I cannot tell you where I am. But please remember I am always with you.

   I looked up from the letter, my eyes brimming with tears.
   "That's it?" Matt demanded, "Does it say anything else?" he shouted.
   "See for yourself," I shoved the letter at him and ran for the door. Tears

were not something for "the guys" to see streaming down one's face in the seventh grade, crying was a sin like no other.

   I ran back down to the swimming hole, tears blurring my vision. I sat on

those rocks for a long time, long after the tears had dried.

   Word of Jessie's disapearance eventually spread throughout the town, ande

as with any mystery, rumors circulated. Some said she was terribly sick and didn't want the town to see her overcome by death.

   But I knew Jessie better. I knew of her strength, and of her self-pride.

I knew that what others thought was of no concern to her, and that if death did indeed overtake her, she was just as strong when she took her last breath a the day she took her first.

   I often wondered what had become of Jessie. Over time my pain had eased.

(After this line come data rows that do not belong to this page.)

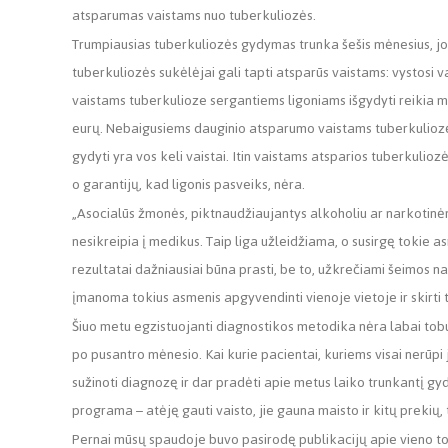
atsparumas vaistams nuo tuberkuliozės.
Trumpiausias tuberkuliozės gydymas trunka šešis mėnesius, jo 
tuberkuliozės sukėlėjai gali tapti atsparūs vaistams: vystos
vaistams tuberkulioze sergantiems ligoniams išgydyti reikia ma
eurų. Nebaigusiems dauginio atsparumo vaistams tuberkuliozės 
gydyti yra vos keli vaistai. Itin vaistams atsparios tuberkuli
o garantijų, kad ligonis pasveiks, nėra.
„Asocialūs žmonės, piktnaudžiaujantys alkoholiu ar narkotinėm
nesikreipia į medikus. Taip liga užleidžiama, o susirgę tokie 
rezultatai dažniausiai būna prasti, be to, užkrečiami šeimos nar
įmanoma tokius asmenis apgyvendinti vienoje vietoje ir skirti 
Šiuo metu egzistuojanti diagnostikos metodika nėra labai tob
po pusantro mėnesio. Kai kurie pacientai, kuriems visai nerūpi 
sužinoti diagnozę ir dar pradėti apie metus laiko trunkantį 
programa – atėję gauti vaisto, jie gauna maisto ir kitų prekių,
Pernai mūsų spaudoje buvo pasirodę publikacijų apie vieno tok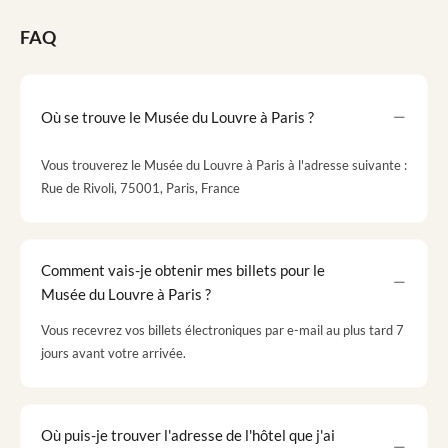
FAQ
Où se trouve le Musée du Louvre à Paris ?
Vous trouverez le Musée du Louvre à Paris à l'adresse suivante :
Rue de Rivoli, 75001, Paris, France
Comment vais-je obtenir mes billets pour le
Musée du Louvre à Paris ?
Vous recevrez vos billets électroniques par e-mail au plus tard 7
jours avant votre arrivée.
Où puis-je trouver l'adresse de l'hôtel que j'ai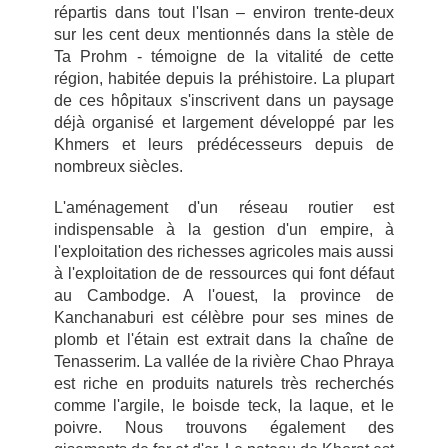
répartis dans tout l'Isan – environ trente-deux
sur les cent deux mentionnés dans la stèle de
Ta Prohm - témoigne de la vitalité de cette
région, habitée depuis la préhistoire. La plupart
de ces hôpitaux s'inscrivent dans un paysage
déjà organisé et largement développé par les
Khmers et leurs prédécesseurs depuis de
nombreux siècles.
L'aménagement d'un réseau routier est
indispensable à la gestion d'un empire, à
l'exploitation des richesses agricoles mais aussi
à l'exploitation de de ressources qui font défaut
au Cambodge. A l'ouest, la province de
Kanchanaburi est célèbre pour ses mines de
plomb et l'étain est extrait dans la chaîne de
Tenasserim. La vallée de la rivière Chao Phraya
est riche en produits naturels très recherchés
comme l'argile, le boisde teck, la laque, et le
poivre. Nous trouvons également des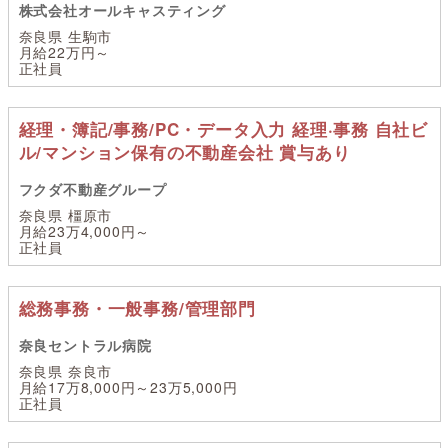
株式会社オールキャスティング
奈良県 生駒市
月給22万円～
正社員
経理・簿記/事務/PC・データ入力 経理·事務 自社ビ
ル/マンション保有の不動産会社 賞与あり
フクダ不動産グループ
奈良県 橿原市
月給23万4,000円～
正社員
総務事務・一般事務/管理部門
奈良セントラル病院
奈良県 奈良市
月給17万8,000円～23万5,000円
正社員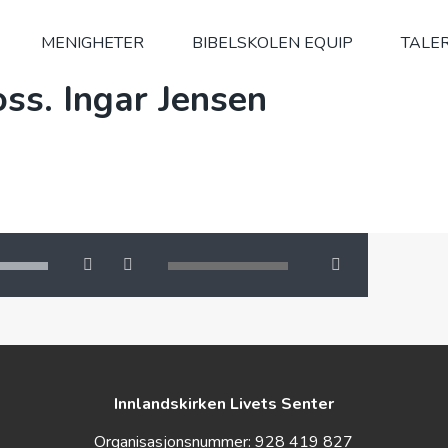
MENIGHETER
BIBELSKOLEN EQUIP
TALE
ss. Ingar Jensen
00:00
Innlandskirken Livets Senter
Organisasjonsnummer: 928 419 827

Instead of wondering why our friendship had been so cruelly torn from my hands, I was able to remember Jessie's spirit and her warmth. Now I have finally come to realize that it was better to have had Jessie's loving friendship for a short time than to have nothing at all.

   I shook my head and emerged from my reverie. I skimmed a rock across the

water. A triple. Better than I had ever done back in those days, I thought and smiled to myself.